At some point, however, you just have to make the decision to move on. This life is eating you alive, and you can feel to the marrow of your bones and behind your chattering teeth that it needs changing, and fast.
So you leave. Pack what you need and give the rest to Salvation Army, leave work, school, friends, your lease, and your lover. Tell him you love him too much to stay; tell him you’re running for your life. And go.
I took the train. From the window I watched the grimy, sticky city fall away, and the wide skies of the West open up before me. We rumbled over the Mississippi during dinner the second night, and I found I could eat again. By the time we reached Albuquerque, some sort of cloud had been lifted from me. Maybe it was happiness leaving for a lighter place, but the first solid bricks of contentment were laid watching the country whirl past. Sunrise over the desert is not a thing to be taken lightly.
But when you leave, where do you go? Home, of course – but what if home is gone from you? You’ve been too long apart and the familiar crossroads and corners are suddenly alien, bristling with new stop signs and pedestrians you don’t recognize in the least. Nestle yourself in the life you’d left to begin with, but it doesn’t fit anymore.

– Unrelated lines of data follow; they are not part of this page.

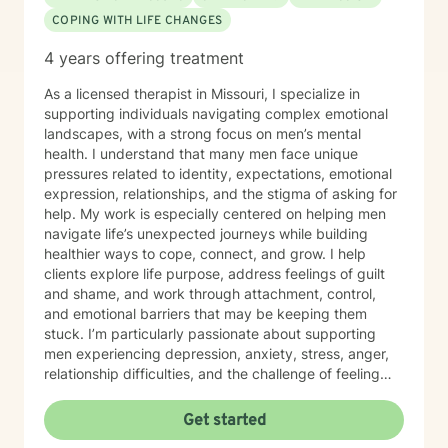
COPING WITH LIFE CHANGES
4 years offering treatment
As a licensed therapist in Missouri, I specialize in
supporting individuals navigating complex emotional
landscapes, with a strong focus on men’s mental
health. I understand that many men face unique
pressures related to identity, expectations, emotional
expression, relationships, and the stigma of asking for
help. My work is especially centered on helping men
navigate life’s unexpected journeys while building
healthier ways to cope, connect, and grow. I help
clients explore life purpose, address feelings of guilt
and shame, and work through attachment, control,
and emotional barriers that may be keeping them
stuck. I’m particularly passionate about supporting
men experiencing depression, anxiety, stress, anger,
relationship difficulties, and the challenge of feeling
disconnected from themselves or others. I also work
with men who may turn to avoidance, overworking,
Get started
substance use, or reckless behaviors as a way of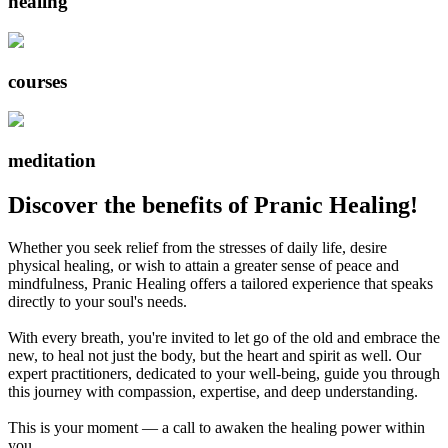
healing
courses
meditation
Discover the benefits of Pranic Healing!
Whether you seek relief from the stresses of daily life, desire
physical healing, or wish to attain a greater sense of peace and
mindfulness, Pranic Healing offers a tailored experience that speaks
directly to your soul's needs.
With every breath, you're invited to let go of the old and embrace the
new, to heal not just the body, but the heart and spirit as well. Our
expert practitioners, dedicated to your well-being, guide you through
this journey with compassion, expertise, and deep understanding.
This is your moment — a call to awaken the healing power within
you.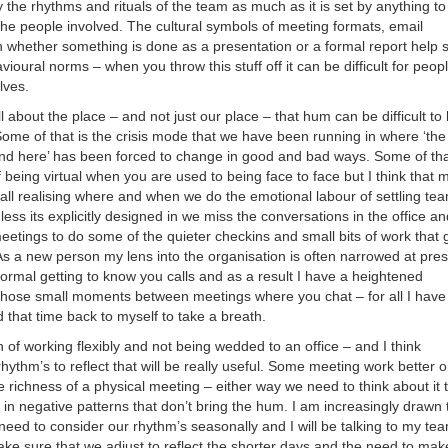
 the rhythms and rituals of the team as much as it is set by anything to
 the people involved. The cultural symbols of meeting formats, email
n whether something is done as a presentation or a formal report help s
vioural norms – when you throw this stuff off it can be difficult for peopl
lves.
l about the place – and not just our place – that hum can be difficult to
ome of that is the crisis mode that we have been running in where ‘th
nd here’ has been forced to change in good and bad ways. Some of tha
 being virtual when you are used to being face to face but I think that 
 all realising where and when we do the emotional labour of settling te
ss its explicitly designed in we miss the conversations in the office an
etings to do some of the quieter checkins and small bits of work that 
 As a new person my lens into the organisation is often narrowed at pre
ormal getting to know you calls and as a result I have a heightened
 those small moments between meetings where you chat – for all I have
 that time back to myself to take a breath.
 of working flexibly and not being wedded to an office – and I think
hythm’s to reflect that will be really useful. Some meeting work better o
 richness of a physical meeting – either way we need to think about it 
t in negative patterns that don’t bring the hum. I am increasingly drawn 
need to consider our rhythm’s seasonally and I will be talking to my te
e sure that we adjust to reflect the shorter days and the need to mak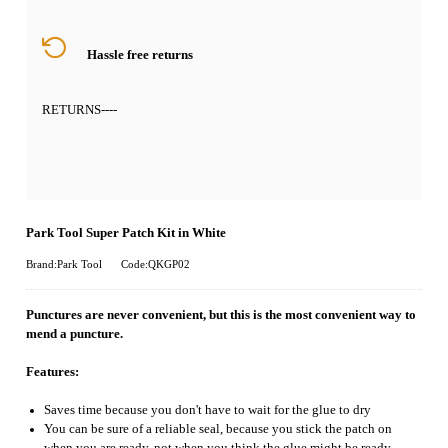
Hassle free returns
RETURNS
----
Park Tool Super Patch Kit in White
Brand:Park Tool
Code:QKGP02
Punctures are never convenient, but this is the most convenient way to
mend a puncture.
Features:
Saves time because you don't have to wait for the glue to dry
You can be sure of a reliable seal, because you stick the patch on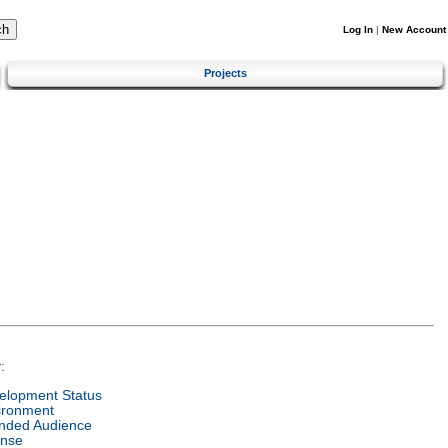
Log In
|
New Account
Projects
:
elopment Status
ironment
ended Audience
ense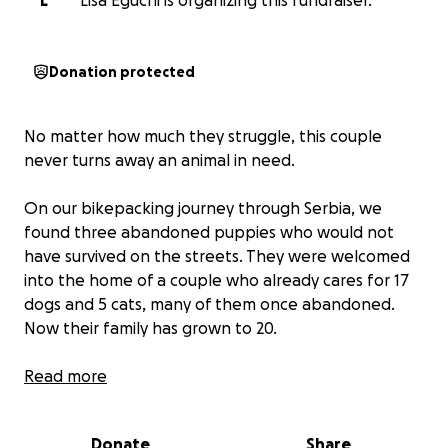
L
Lisa Eguchi is organizing this fundraiser.
Donation protected
No matter how much they struggle, this couple
never turns away an animal in need.
On our bikepacking journey through Serbia, we
found three abandoned puppies who would not
have survived on the streets. They were welcomed
into the home of a couple who already cares for 17
dogs and 5 cats, many of them once abandoned.
Now their family has grown to 20.
Both of them are artists. Their life is full of love,
Read more
laughter and joy with the animals, but it is not easy.
They live without running water or heating in parts
Donate
Share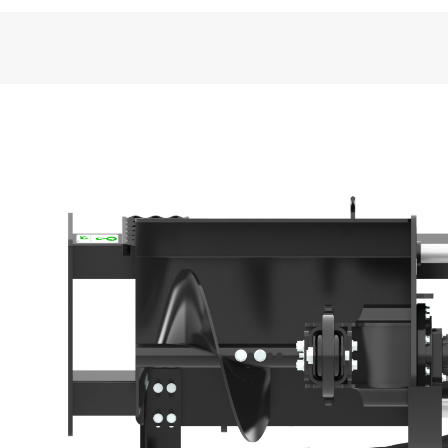
General
Standard Boom Length
Required Hydraulics
Overall Width
Overall Length
Weight
Overall Height
Optimal Hydraulic Flow
Optimal Hydraulic Pressure
Drive Shaft Speed at Maximum Flow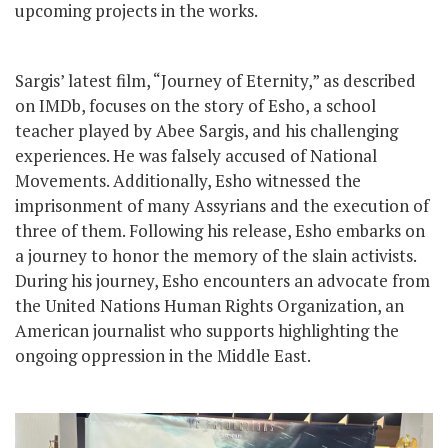
upcoming projects in the works.
Sargis’ latest film, “Journey of Eternity,” as described
on IMDb, focuses on the story of Esho, a school
teacher played by Abee Sargis, and his challenging
experiences. He was falsely accused of National
Movements. Additionally, Esho witnessed the
imprisonment of many Assyrians and the execution of
three of them. Following his release, Esho embarks on
a journey to honor the memory of the slain activists.
During his journey, Esho encounters an advocate from
the United Nations Human Rights Organization, an
American journalist who supports highlighting the
ongoing oppression in the Middle East.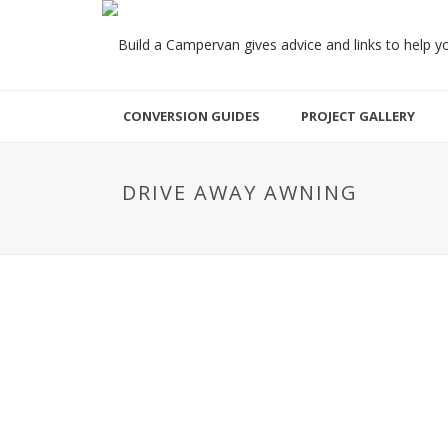
CONVERSION GUIDES
PROJECT GALLERY
DRIVE AWAY AWNING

And, when you slow down enough to taste the air, you can feel the lopsided pounding of your heart, thudding achingly where the fractures haven’t healed. You can call yourself free, but the spiderweb chains of memory and habit won’t release you so quickly. Eventually the silence steps in. Spend whole days alone, the racket in your head slowly ebbing, the sunlight seeping through. Suddenly it’s spring, and your hometown is blooming, sending sprays of pollen bursting with plantsex into the air around you.
Learn how to walk: the rhythm of it became a mantra, each step a holy word. Every tree I passed was a hallelujah, every breaking of the ocean on the rocks a gift from god. Here, the wafting of dust in the slanting sun, the steam from my coffee, the ache in my legs. Walk until you’ve forgotten what you were running from.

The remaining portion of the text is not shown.